For years, the boda boda sector has been celebrated as one of the most innovative and accessible means of transport, creating employment for millions of young people.
In rural and urban settings alike, boda bodas have become the lifeline of the economy, moving goods, people, and even emergencies at lightning speed. Yet, beneath this convenience lies a lawless underbelly that threatens to overturn our social order.
Day after day, we witness chaos. Riders weaving through traffic with reckless abandon, ignoring traffic lights, overlapping at will, carrying excess passengers, and violating every known safety rule. When accidents occur, the response is not a calm appeal to law enforcement but mob justice.
Vehicles are surrounded, drivers dragged out, cars stoned or burnt. The assumption is always that the boda boda rider is innocent, and the motorist guilty. Facts, evidence, and justice are cast aside.
What is even more disturbing is the state’s apparent helplessness. Our internal security apparatus looks defeated, powerless, and even tamed. Police officers who should enforce traffic discipline are often outnumbered or intimidated. At times, they are complicit, collecting daily bribes from riders instead of enforcing the law. This has created a culture where boda boda groups feel untouchable.
The comparative numbers paint the full picture. Kenya has well over one point five million registered boda bodas on the road, with thousands more unregistered. They form a voting bloc larger than most political parties can boast. With such raw numbers, they hold sway, and politicians know it.

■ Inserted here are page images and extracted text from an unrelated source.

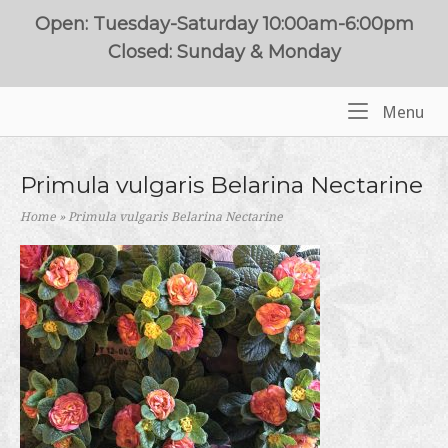
Skip
Open: Tuesday-Saturday 10:00am-6:00pm
to
Closed: Sunday & Monday
content
Me
Menu
Home
Primula vulgaris Belarina Nectarine
Home
»
Primula vulgaris Belarina Nectarine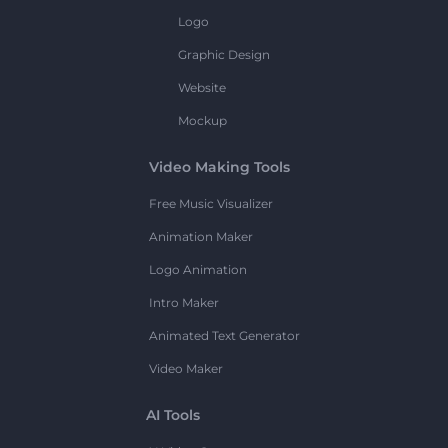
Logo
Graphic Design
Website
Mockup
Video Making Tools
Free Music Visualizer
Animation Maker
Logo Animation
Intro Maker
Animated Text Generator
Video Maker
AI Tools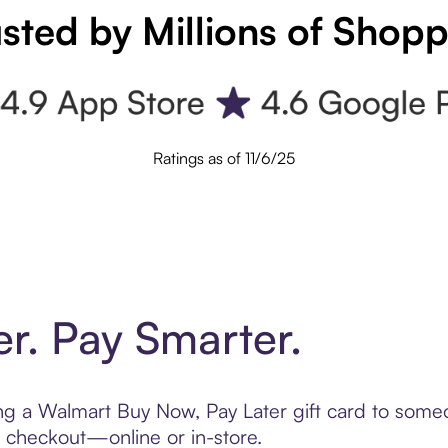
sted by Millions of Shop
Ratings as of 11/6/25
er. Pay Smarter.
ting a Walmart Buy Now, Pay Later gift card to som
t checkout—online or in-store.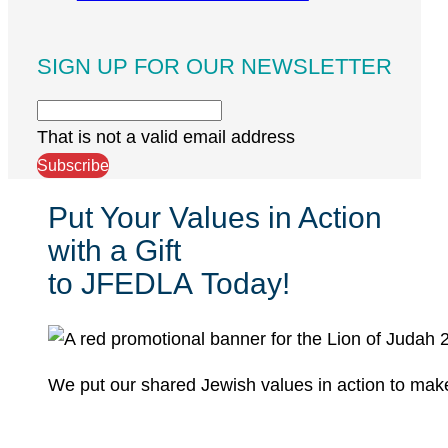
SIGN UP FOR OUR NEWSLETTER
That is not a valid email address
Subscribe
Put Your Values in Action
with a Gift
to JFEDLA Today!
We put our shared Jewish values in action to mak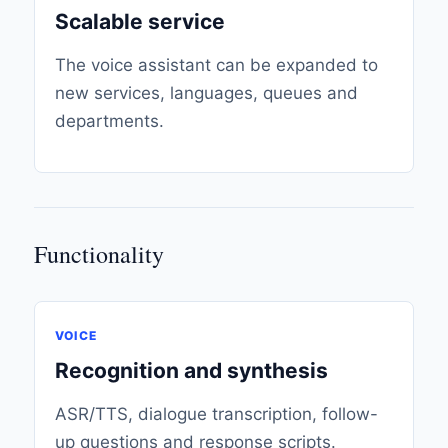
Scalable service
The voice assistant can be expanded to
new services, languages, queues and
departments.
Functionality
VOICE
Recognition and synthesis
ASR/TTS, dialogue transcription, follow-
up questions and response scripts.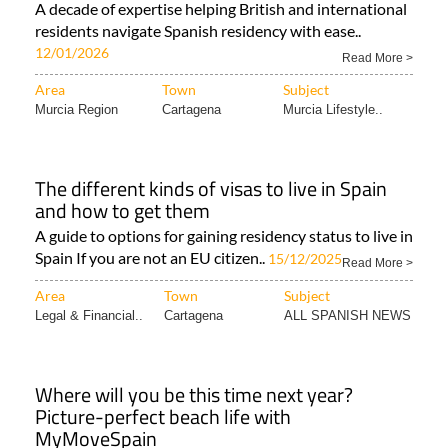
A decade of expertise helping British and international
residents navigate Spanish residency with ease..
12/01/2026
Read More >
Area
Town
Subject
Murcia Region
Cartagena
Murcia Lifestyle..
The different kinds of visas to live in Spain
and how to get them
A guide to options for gaining residency status to live in
Spain If you are not an EU citizen..
15/12/2025
Read More >
Area
Town
Subject
Legal & Financial..
Cartagena
ALL SPANISH NEWS
Where will you be this time next year?
Picture-perfect beach life with
MyMoveSpain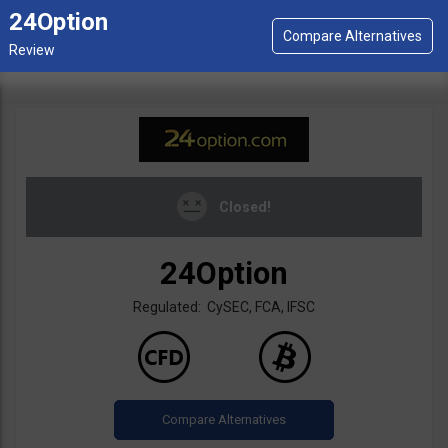
24Option
Closed!
24Option
Regulated: CySEC, FCA, IFSC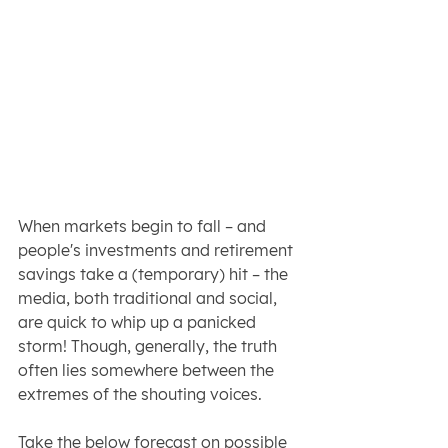
When markets begin to fall – and 
people's investments and retirement 
savings take a (temporary) hit – the 
media, both traditional and social, 
are quick to whip up a panicked 
storm! Though, generally, the truth 
often lies somewhere between the 
extremes of the shouting voices.
Take the below forecast on possible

Every election cycle, we see leaders troop to boda boda stages to curry favor, promising heaven and earth, but never accountability. It is this appeasement politics that has emboldened the sector into a monster we now struggle to contain.
As we inch closer to another election year, this trend is bound to worsen. Leaders, desperate for votes, will bend backwards to please riders instead of confronting the menace.

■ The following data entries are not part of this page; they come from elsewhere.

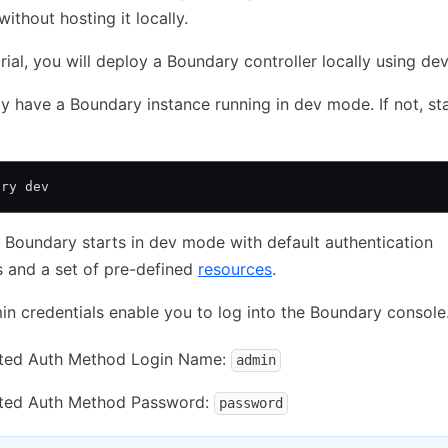
without hosting it locally.
torial, you will deploy a Boundary controller locally using d
y have a Boundary instance running in dev mode. If not, sta
ary dev
t Boundary starts in dev mode with default authentication
s and a set of pre-defined
resources
.
n credentials enable you to log into the Boundary console
ted Auth Method Login Name:
admin
ted Auth Method Password:
password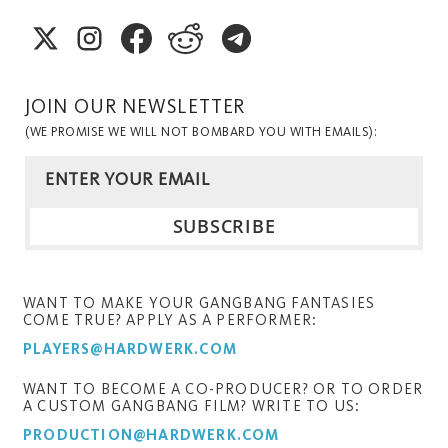
JOIN OUR NEWSLETTER
(WE PROMISE WE WILL NOT BOMBARD YOU WITH EMAILS):
WANT TO MAKE YOUR GANGBANG FANTASIES
COME TRUE? APPLY AS A PERFORMER:
PLAYERS@HARDWERK.COM
WANT TO BECOME A CO-PRODUCER? OR TO ORDER
A CUSTOM GANGBANG FILM? WRITE TO US:
PRODUCTION@HARDWERK.COM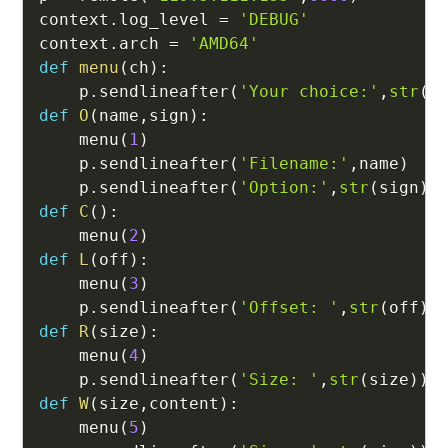
context
.
log_level 
=
'DEBUG'
context
.
arch 
=
'AMD64'
def
menu
(
ch
)
:
    p
.
sendlineafter
(
'Your choice:'
,
str
(
c
def
O
(
name
,
sign
)
:
    menu
(
1
)
    p
.
sendlineafter
(
'Filename:'
,
name
)
    p
.
sendlineafter
(
'Option:'
,
str
(
sign
)
)
def
C
(
)
:
    menu
(
2
)
def
L
(
off
)
:
    menu
(
3
)
    p
.
sendlineafter
(
'Offset: '
,
str
(
off
)
)
def
R
(
size
)
:
    menu
(
4
)
    p
.
sendlineafter
(
'Size: '
,
str
(
size
)
)
def
W
(
size
,
content
)
:
    menu
(
5
)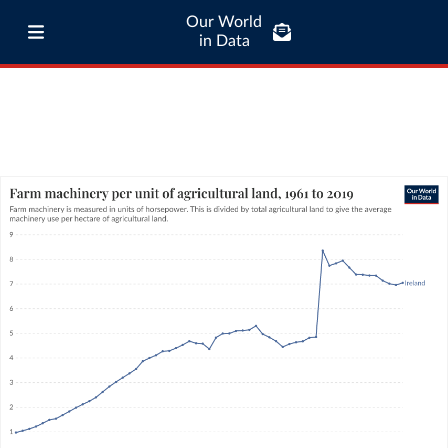
Our World
in Data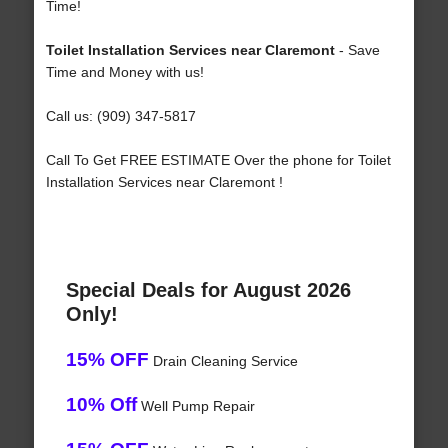
Time!
Toilet Installation Services near Claremont
- Save
Time and Money with us!
Call us: (909) 347-5817
Call To Get FREE ESTIMATE Over the phone for Toilet
Installation Services near Claremont !
Special Deals for August 2026
Only!
15% OFF
Drain Cleaning Service
10% Off
Well Pump Repair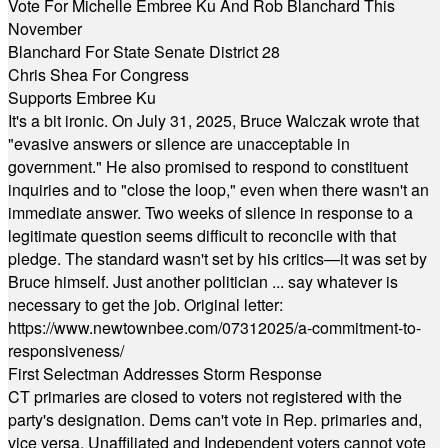
Vote For Michelle Embree Ku And Rob Blanchard This
November
Blanchard For State Senate District 28
Chris Shea For Congress
Supports Embree Ku
It's a bit ironic. On July 31, 2025, Bruce Walczak wrote that
"evasive answers or silence are unacceptable in
government." He also promised to respond to constituent
inquiries and to "close the loop," even when there wasn't an
immediate answer. Two weeks of silence in response to a
legitimate question seems difficult to reconcile with that
pledge. The standard wasn't set by his critics—it was set by
Bruce himself. Just another politician ... say whatever is
necessary to get the job. Original letter:
https://www.newtownbee.com/07312025/a-commitment-to-
responsiveness/
First Selectman Addresses Storm Response
CT primaries are closed to voters not registered with the
party's designation. Dems can't vote in Rep. primaries and,
vice versa. Unaffiliated and Independent voters cannot vote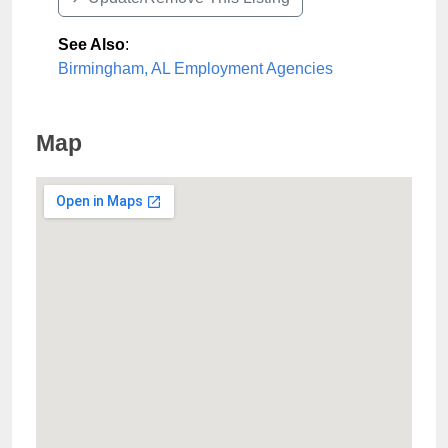
See Also
:
Birmingham, AL Employment Agencies
Map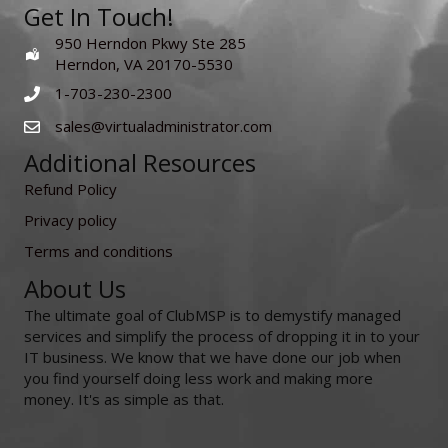
Get In Touch!
950 Herndon Pkwy Ste 285
Herndon, VA 20170-5530
1-703-230-2300
sales@virtualadministrator.com
Additional Resources
Refund Policy
Privacy policy
Terms and conditions
About Us
The ultimate goal of ClubMSP is to demystify managed
services and simplify the process of dropping it in to your
IT business. We know that we have done our job when
you find yourself doing less work and making more
money. It's as simple as that.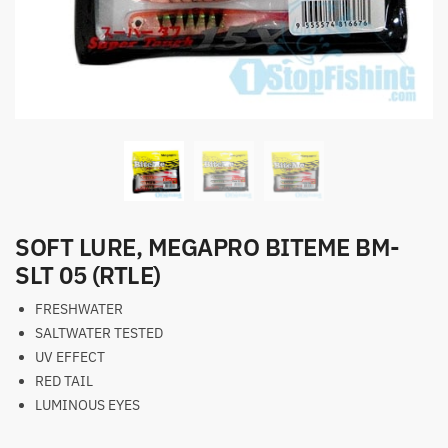
SOFT LURE, MEGAPRO BITEME BM-
SLT 05 (RTLE)
FRESHWATER
SALTWATER TESTED
UV EFFECT
RED TAIL
LUMINOUS EYES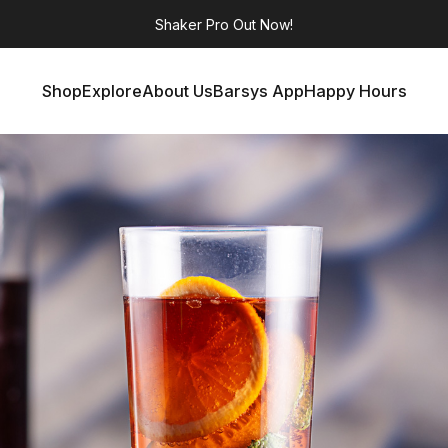
Shaker Pro
Out Now!
Shop
Explore
About Us
Barsys App
Happy Hours
Shop
Explore
About Us
Barsys App
Happy Hours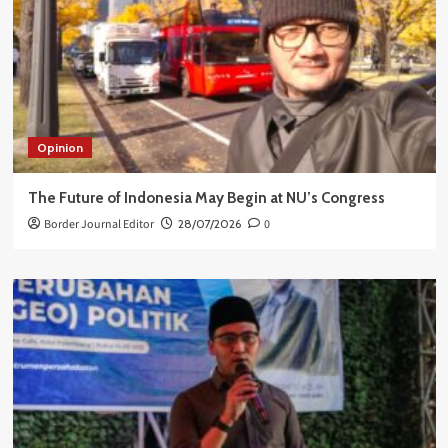
Opinion
The Future of Indonesia May Begin at NU’s Congress
Border Journal Editor
28/07/2026
0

The result will be even more impunity, more road chaos, more accidents, and more innocent Kenyans forced to bear the brunt of unchecked lawlessness. One day, this raw power will consume us all.
It is time for honesty. The government must tell Kenyans how it intends to address this growing threat. Regulation cannot remain on paper.
Riders must be registered, trained, licensed, and insured. Traffic rules must apply to everyone equally, and enforcement must be firm. The narrative that boda bodas are untouchable must end.
Kenyans deserve safe roads. Roads must serve everyone equally, not become battlefields where might makes right. We cannot continue to allow mob justice to replace the rule of law. If the state cannot tame the boda boda menace now, the cost in lives, property, and national stability will be far higher in the future.
The roads are not theirs. The roads are ours, all of us.